Respondent won Employment Tribunal · 13 July 2023

Factory manager's unfair dismissal claim blocked by pre-termination negotiation rules

A tribunal ruled that a meeting between a factory manager and Laporte Industries UK Limited was a genuine without-prejudice negotiation, making it inadmissible in his unfair dismissal claim.

1 min read · Last updated 18 May 2026

Case details

Key facts

  • The claimant was employed as a factory manager from 8 July 2019 to 21 October 2022.
  • On 30 September 2022, the claimant attended a meeting with Paula Sturges and Jean Palmer.
  • The meeting was described as without prejudice and offers were made regarding the claimant's employment.
  • The claimant alleged improper behaviour, specifically that he was told 'I don’t have to tell you anything sonny'.
  • The tribunal preferred the respondent's evidence and found the meeting was a genuine pre-termination negotiation.
  • The tribunal found no improper behaviour and ruled the meeting inadmissible in the unfair dismissal claim.

Timeline

  1. Employment start

    Claimant began employment as a factory manager with the respondent.

  2. Without prejudice meeting

    Claimant attended a meeting with Paula Sturges and Jean Palmer. He was told it was without prejudice and offered a foreman role or termination with payment.

  3. Revised offer email

    Jean Palmer emailed the claimant revising the offer to termination only.

  4. Employment termination

    Claimant's employment was terminated by the respondent.

  5. First preliminary hearing

    Preliminary hearing before Regional Employment Judge Swann identified the admissibility issue.

  6. Second preliminary hearing

    Employment Judge Heap heard evidence and submissions on the Section 111A issue.

The outcome

The tribunal decided that the meeting on 30 September 2022 was a genuine pre-termination negotiation and therefore inadmissible in the unfair dismissal claim. The key reason was that the tribunal preferred the respondent's evidence, finding no improper behaviour—the only allegation was that the claimant was told 'I don’t have to tell you anything sonny', which did not amount to improper behaviour. No compensation was awarded as the claim was not successful.

Lessons & takeaways

  • Employers should clearly label meetings as 'without prejudice' or 'pre-termination negotiations' to benefit from Section 111A protection.
  • Employees should be aware that allegations of improper behaviour must be substantiated with credible evidence to make a protected conversation admissible.
  • Tribunals will assess the genuineness of pre-termination negotiations based on the overall conduct, not just isolated comments.
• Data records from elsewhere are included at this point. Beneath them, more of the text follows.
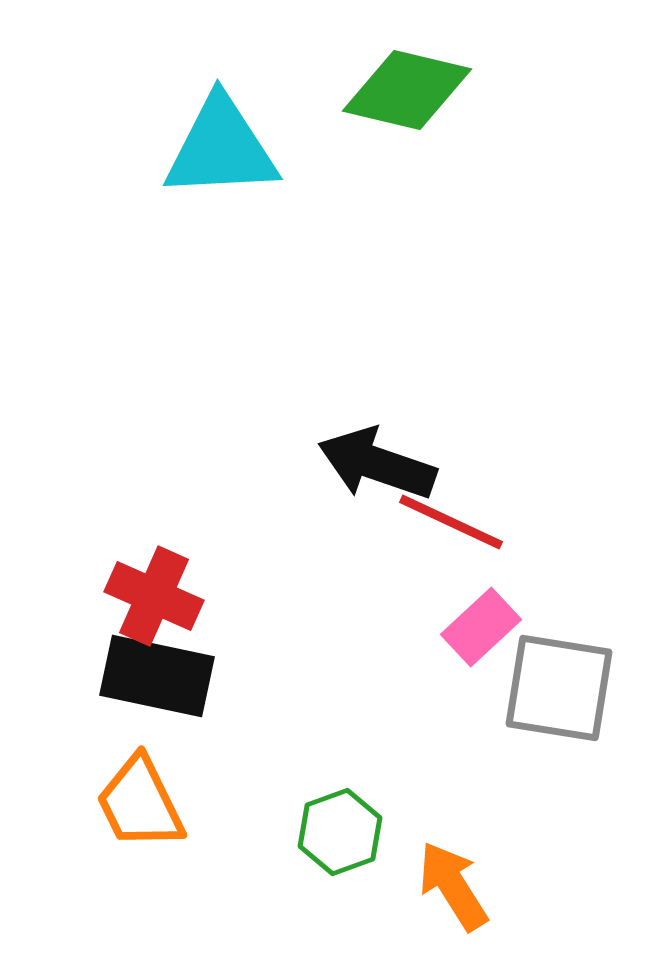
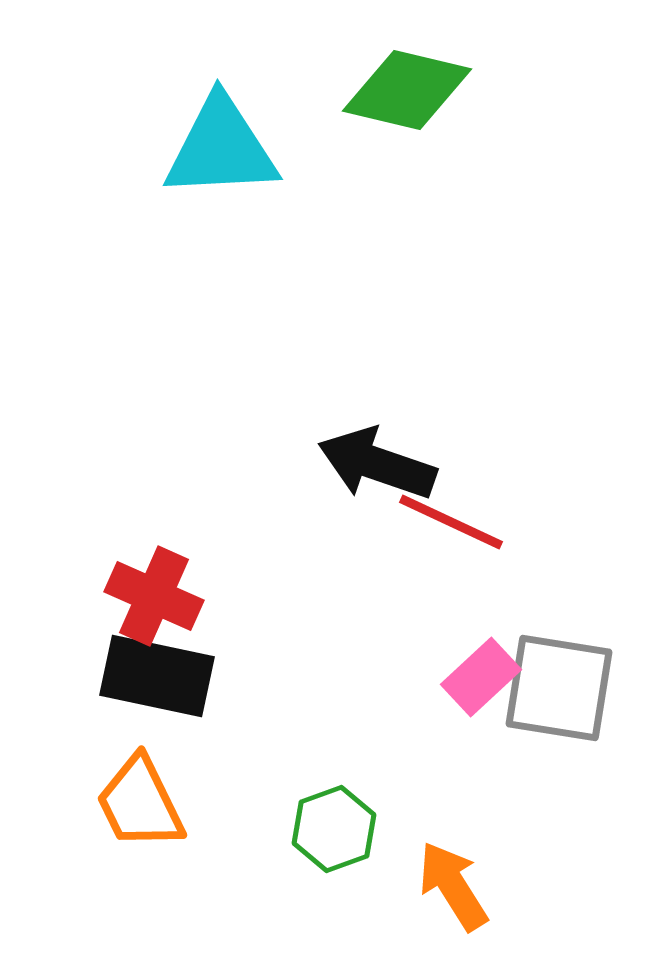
pink rectangle: moved 50 px down
green hexagon: moved 6 px left, 3 px up
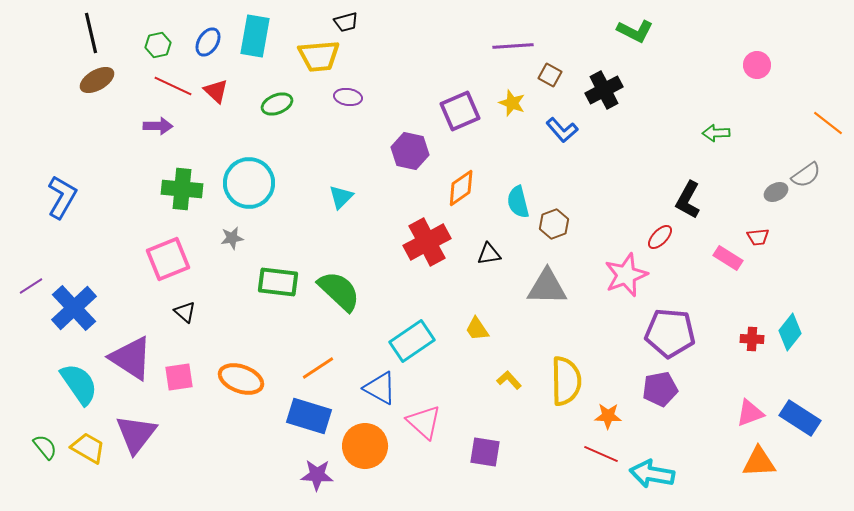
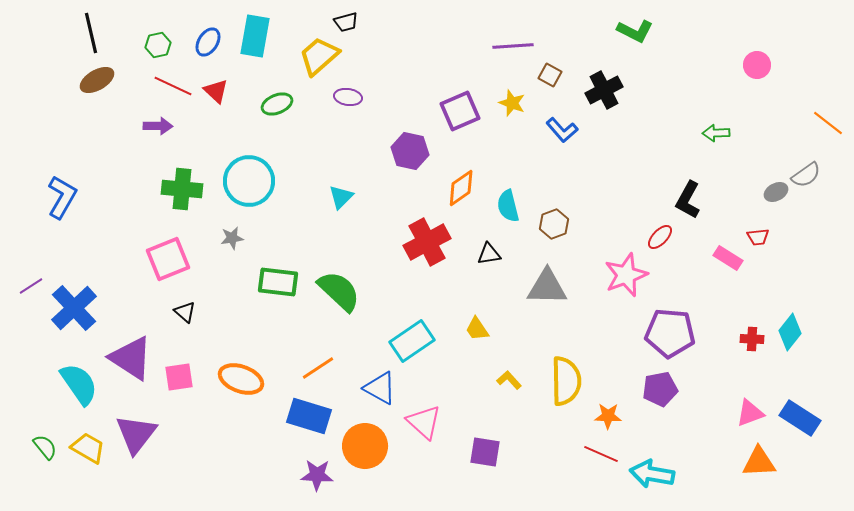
yellow trapezoid at (319, 56): rotated 144 degrees clockwise
cyan circle at (249, 183): moved 2 px up
cyan semicircle at (518, 202): moved 10 px left, 4 px down
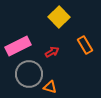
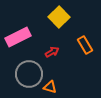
pink rectangle: moved 9 px up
A protected conversation that stuck

A factory manager with three years' service was called to a meeting with his employer, Laporte Industries UK Limited, on 30 September 2022. He was told it was a without-prejudice discussion and offered a foreman role or termination with a payment. The manager later claimed the meeting was not a genuine negotiation but a disciplinary meeting, and that he was treated aggressively—specifically, that one of the employer's representatives said 'I don’t have to tell you anything sonny'.

What the tribunal decided

Employment Judge Heap held a preliminary hearing to decide whether the meeting was covered by Section 111A of the Employment Rights Act 1996, which protects pre-termination negotiations from being used as evidence in unfair dismissal claims. The tribunal heard evidence from both sides and found the employer's witnesses credible. The meeting was a genuine attempt to negotiate an exit, and the alleged comment did not amount to improper behaviour. As a result, the meeting was ruled inadmissible, severely weakening the manager's unfair dismissal claim.
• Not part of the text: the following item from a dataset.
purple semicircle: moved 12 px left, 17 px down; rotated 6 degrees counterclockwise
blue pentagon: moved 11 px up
What the employer did right

Laporte Industries clearly marked the meeting as without prejudice and made concrete offers. They also had two witnesses who gave consistent evidence. The tribunal noted that the claimant's representative did not pursue the improper behaviour argument strongly, which helped the employer's case.

What this means for similar cases

This case shows that Section 111A can be a powerful shield for employers if they conduct negotiations in good faith. Employees who believe a protected conversation was tainted by improper behaviour need to provide solid evidence—vague allegations are unlikely to succeed. The decision also highlights the importance of credibility: tribunals will weigh witness testimony carefully, and a clear, consistent account from the employer can carry the day.